Common medications include:

  • Propofol – short acting but no real analgesic effect.  Likely to be combined with a narcotic medication such as fentanyl

  • Versed/Fentanyl combination – longer acting and can lead to increased length of stay in the icu.

  • Dexmedetomidine – takes longer to reach a steady state and may require one of the previously discussed medications prior to achieving goal sedation.  Caution when using in patients with preexisting bradycardia.  


Pearls and Pitfalls

  • Have all of the necessary equipment including multiple backups in case of a difficult airway.

  • Know the dosages and indications for the induction and paralytic medications.  Pay special attention to post-intubation sedation and have that ready to go as well.

  • Have a very specific plan laid out in the event that the airway becomes increasingly more difficult to achieve than expected.

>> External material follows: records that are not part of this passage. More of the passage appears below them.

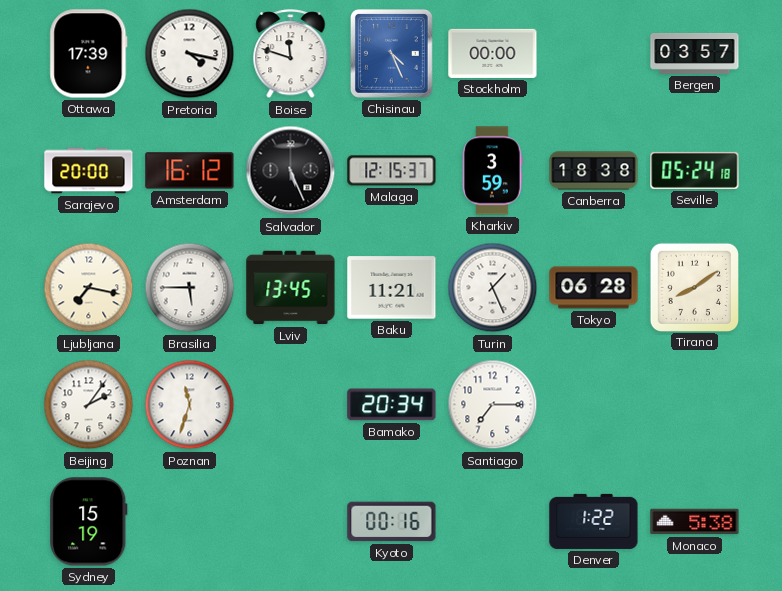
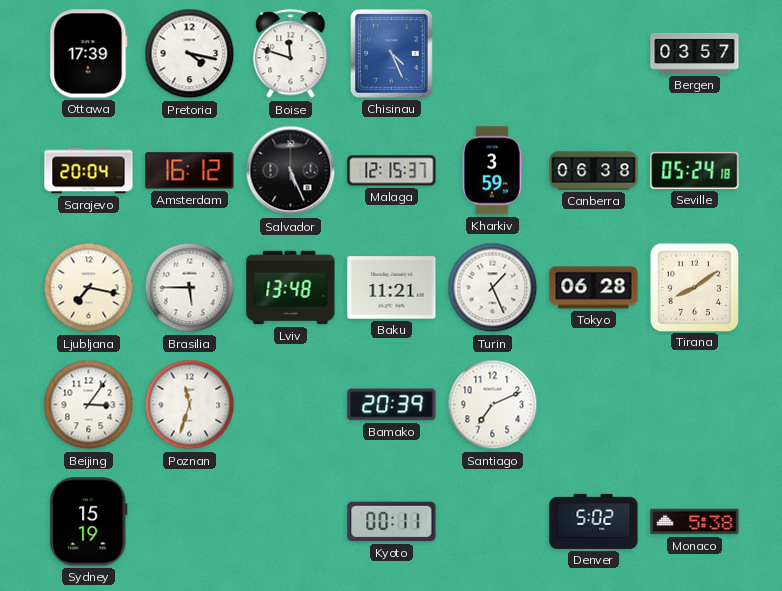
Stockholm: 00:00 -> none
Sarajevo: 20:00 -> 20:04
Canberra: 18:38 -> 06:38
Lviv: 13:45 -> 13:48
Beijing: 2:06 -> 3:06
Bamako: 20:34 -> 20:39
Santiago: 7:15 -> 7:11
Kyoto: 00:16 -> 00:11
Denver: 1:22 -> 5:02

  • Consideration of underlying hemodynamics (i.e. blood pressure) should be a consideration prior to intubation.  Intubation may have to wait until hemodynamics are stabilized with vasopressor agents to prevent peri-intubation cardiac arrest.  

  • Always confirm the intubation with direct visualization and EtCO2.  Chest x-ray cannot differentiate between esophageal or endotracheal intubation.


Case Study Resolution

Prehospital setup was completed including staff, respiratory therapy, bag valve mask, adjunctive airway equipment, mac 4 and miller 4 blades available, bougie available, and video laryngoscope were present in the room. The man was estimated to be 70 kg.  BiPAP was attempted in the room but the patient would not tolerate it, therefore a decision was made for intubation.  20 mg of etomidate and 100 mg of rocuronium were given and the patient was subsequently intubated with a 8-0 endotracheal tube using a Mac 4 blade.  Breath sounds were present bilaterally. Qualitative end-tidal CO2 was turned yellow after 6 breaths and the quantitative end-tidal CO2 was 35. Chest x-ray showed good placement of the endotracheal tube.  Post-procedure sedation with propofol drip was initiated.  Fentanyl bolus of 100 mcg was given with a fentanyl drip started as well. Ventilator was hooked up and the patient was admitted to the medical icu.